The thirteen colonial children, emancipated from parental mis-government in 1783, tired of sleeping together in the same old, rickety confederate bed, which had been hastily put together in 1777, and whose cords they found so small and hard as to cut through the thin mattress above, and so weak as to creak and threaten to go down under them, whenever they stirred or even spoke above a whisper, at last, in 1789, obtained a new first-class constitutional bedstead. It was wide and roomy, with even, strong springs, and was easy to get in and out of, as well as very comely in shape, and well polished externally.

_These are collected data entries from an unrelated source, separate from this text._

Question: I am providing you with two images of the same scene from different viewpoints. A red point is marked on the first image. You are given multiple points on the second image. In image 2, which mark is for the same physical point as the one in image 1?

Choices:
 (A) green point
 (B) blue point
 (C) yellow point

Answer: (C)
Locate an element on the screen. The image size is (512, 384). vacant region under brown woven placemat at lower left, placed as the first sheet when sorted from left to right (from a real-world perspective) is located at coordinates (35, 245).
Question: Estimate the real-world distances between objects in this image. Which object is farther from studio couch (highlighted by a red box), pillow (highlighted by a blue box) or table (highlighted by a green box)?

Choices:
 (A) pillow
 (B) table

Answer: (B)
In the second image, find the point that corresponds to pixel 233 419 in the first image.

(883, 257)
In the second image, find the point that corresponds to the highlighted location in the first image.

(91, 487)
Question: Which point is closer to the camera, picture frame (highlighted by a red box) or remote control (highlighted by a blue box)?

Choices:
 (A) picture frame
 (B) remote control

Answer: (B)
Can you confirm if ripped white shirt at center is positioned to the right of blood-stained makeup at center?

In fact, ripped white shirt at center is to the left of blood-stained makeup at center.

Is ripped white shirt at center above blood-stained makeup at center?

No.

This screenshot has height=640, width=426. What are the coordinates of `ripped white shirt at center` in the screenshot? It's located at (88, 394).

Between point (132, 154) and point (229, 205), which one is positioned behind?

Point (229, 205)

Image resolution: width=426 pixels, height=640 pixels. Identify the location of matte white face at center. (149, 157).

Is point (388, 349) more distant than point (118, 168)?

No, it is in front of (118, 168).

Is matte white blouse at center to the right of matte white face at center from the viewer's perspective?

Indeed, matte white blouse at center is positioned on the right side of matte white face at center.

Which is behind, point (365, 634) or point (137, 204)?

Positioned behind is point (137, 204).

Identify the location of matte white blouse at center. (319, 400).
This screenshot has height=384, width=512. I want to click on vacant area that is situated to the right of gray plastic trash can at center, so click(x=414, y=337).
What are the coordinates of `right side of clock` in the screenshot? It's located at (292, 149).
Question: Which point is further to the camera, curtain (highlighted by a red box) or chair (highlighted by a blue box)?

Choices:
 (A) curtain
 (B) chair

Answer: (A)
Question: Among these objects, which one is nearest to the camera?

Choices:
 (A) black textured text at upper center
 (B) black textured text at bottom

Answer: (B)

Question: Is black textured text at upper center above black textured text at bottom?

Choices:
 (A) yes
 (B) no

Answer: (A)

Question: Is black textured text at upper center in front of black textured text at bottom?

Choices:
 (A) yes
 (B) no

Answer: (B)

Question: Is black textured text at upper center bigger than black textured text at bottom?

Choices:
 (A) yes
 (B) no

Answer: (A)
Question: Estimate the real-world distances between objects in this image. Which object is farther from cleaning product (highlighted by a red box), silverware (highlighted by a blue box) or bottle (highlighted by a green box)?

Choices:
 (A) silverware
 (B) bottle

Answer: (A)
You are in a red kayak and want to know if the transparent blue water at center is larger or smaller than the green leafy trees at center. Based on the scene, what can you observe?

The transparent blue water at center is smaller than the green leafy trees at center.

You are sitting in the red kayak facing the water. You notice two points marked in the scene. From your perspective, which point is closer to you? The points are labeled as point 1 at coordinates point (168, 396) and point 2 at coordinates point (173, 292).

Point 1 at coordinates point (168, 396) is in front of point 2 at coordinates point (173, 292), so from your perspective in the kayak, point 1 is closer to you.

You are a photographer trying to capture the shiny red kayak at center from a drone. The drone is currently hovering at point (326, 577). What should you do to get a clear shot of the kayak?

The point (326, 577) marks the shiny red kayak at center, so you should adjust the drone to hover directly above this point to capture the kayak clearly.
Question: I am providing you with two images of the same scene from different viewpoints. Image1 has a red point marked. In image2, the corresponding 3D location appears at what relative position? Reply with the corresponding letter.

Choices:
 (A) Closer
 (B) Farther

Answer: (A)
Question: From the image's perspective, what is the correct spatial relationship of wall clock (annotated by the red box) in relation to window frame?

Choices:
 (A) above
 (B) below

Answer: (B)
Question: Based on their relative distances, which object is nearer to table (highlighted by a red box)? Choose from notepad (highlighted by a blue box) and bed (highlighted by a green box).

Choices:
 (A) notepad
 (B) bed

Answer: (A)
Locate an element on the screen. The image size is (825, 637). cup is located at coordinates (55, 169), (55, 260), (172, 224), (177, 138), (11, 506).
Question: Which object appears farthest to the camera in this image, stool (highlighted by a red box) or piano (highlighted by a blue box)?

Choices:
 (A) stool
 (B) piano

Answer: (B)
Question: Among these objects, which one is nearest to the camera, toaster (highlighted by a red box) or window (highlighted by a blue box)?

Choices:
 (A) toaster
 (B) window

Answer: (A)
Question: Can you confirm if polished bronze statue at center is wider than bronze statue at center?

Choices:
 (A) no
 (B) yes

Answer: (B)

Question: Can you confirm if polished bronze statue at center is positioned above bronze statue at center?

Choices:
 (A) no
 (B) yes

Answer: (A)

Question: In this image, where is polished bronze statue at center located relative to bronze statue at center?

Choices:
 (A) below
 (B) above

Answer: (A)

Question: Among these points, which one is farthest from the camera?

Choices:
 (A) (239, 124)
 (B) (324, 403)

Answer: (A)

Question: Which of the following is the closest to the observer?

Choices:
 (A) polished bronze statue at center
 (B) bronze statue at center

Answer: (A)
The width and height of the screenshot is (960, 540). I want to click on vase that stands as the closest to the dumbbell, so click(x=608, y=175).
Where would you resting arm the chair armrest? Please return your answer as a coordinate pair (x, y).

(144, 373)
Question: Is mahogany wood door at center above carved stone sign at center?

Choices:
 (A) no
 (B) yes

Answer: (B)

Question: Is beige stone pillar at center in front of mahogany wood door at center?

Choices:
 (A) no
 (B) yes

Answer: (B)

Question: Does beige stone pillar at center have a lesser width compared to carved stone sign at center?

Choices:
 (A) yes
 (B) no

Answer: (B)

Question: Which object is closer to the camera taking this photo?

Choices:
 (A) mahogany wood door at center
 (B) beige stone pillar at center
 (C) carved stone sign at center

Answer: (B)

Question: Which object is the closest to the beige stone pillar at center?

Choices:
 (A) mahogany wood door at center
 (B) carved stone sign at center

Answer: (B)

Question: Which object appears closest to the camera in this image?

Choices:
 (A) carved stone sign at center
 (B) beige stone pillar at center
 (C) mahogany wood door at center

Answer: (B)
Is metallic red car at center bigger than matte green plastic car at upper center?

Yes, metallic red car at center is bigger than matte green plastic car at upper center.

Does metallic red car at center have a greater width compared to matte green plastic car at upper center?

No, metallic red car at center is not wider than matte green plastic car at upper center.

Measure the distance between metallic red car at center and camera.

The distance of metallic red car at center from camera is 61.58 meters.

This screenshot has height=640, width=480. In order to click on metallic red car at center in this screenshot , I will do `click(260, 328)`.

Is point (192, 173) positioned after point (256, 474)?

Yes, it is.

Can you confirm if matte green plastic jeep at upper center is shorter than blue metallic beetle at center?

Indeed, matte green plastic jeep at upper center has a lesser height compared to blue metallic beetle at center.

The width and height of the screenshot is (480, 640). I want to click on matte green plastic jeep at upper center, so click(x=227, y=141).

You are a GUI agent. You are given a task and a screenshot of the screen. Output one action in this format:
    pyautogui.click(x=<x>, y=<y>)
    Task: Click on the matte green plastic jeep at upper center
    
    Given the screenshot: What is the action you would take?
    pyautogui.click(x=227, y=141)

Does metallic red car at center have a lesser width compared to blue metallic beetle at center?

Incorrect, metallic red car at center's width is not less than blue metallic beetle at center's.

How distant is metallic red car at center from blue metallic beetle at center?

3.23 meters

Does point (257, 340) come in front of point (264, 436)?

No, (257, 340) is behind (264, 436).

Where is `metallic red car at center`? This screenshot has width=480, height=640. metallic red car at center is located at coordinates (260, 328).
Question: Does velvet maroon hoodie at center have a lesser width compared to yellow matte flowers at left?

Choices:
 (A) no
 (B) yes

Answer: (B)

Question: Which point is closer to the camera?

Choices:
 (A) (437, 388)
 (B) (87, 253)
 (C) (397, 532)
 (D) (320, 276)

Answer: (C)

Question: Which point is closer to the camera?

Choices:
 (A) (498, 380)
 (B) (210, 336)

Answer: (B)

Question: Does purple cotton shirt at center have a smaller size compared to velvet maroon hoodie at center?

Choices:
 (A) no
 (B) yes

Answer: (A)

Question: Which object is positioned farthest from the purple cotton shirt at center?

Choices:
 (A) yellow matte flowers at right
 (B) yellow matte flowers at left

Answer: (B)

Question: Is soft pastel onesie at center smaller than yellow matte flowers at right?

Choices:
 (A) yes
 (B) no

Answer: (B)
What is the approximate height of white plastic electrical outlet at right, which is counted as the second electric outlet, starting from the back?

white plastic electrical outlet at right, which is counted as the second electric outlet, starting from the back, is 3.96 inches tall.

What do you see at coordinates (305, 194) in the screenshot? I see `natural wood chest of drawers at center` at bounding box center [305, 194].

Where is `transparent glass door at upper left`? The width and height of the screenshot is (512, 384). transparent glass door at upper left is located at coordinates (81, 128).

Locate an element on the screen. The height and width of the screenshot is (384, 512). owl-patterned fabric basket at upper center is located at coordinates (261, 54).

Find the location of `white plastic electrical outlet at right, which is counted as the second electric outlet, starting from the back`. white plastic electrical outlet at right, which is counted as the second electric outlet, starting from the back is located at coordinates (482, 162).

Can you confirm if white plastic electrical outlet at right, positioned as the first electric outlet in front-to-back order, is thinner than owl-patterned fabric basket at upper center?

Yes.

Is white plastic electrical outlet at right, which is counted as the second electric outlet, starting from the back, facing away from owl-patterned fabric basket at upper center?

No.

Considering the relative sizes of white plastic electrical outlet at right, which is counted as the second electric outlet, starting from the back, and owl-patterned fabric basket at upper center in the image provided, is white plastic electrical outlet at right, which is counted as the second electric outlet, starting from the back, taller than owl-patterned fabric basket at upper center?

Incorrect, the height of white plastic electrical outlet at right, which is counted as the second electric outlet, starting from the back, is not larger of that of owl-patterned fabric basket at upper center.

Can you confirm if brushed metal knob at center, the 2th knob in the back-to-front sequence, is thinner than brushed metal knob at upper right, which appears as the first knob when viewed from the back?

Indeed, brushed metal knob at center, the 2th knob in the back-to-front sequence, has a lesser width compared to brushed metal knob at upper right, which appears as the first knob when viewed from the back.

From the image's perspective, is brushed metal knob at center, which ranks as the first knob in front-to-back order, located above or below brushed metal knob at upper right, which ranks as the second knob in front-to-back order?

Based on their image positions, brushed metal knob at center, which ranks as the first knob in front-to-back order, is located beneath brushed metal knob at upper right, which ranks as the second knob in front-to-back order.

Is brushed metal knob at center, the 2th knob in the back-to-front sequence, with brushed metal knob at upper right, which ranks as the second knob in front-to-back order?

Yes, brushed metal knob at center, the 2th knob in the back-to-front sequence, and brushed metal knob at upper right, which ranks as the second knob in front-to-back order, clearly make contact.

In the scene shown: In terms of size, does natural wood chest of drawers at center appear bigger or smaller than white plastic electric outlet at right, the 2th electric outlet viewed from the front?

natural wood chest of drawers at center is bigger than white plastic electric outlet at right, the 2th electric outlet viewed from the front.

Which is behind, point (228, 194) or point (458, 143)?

This new article was, however, not decided upon by all the thirteen immediately. It was spoken for in 1787, and, during that and the next year, eleven signified their preference for it over the old tumble-down rumbly. Little Rhody was the baby in the old family, and, fearing to be overlaid and perhaps smothered by her larger bedfellows, did not crawl under the sheets of the newly upholstered bed until 1790; and not until New York and Virginia had agreed to be content with a fixed amount of bedclothing, instead of claiming, for themselves, that large Western comforter, those earth-colored strips, of the empire pattern, extending to the Pacific side of the bed, and large enough to cut up into a dozen good-sized State counterpanes.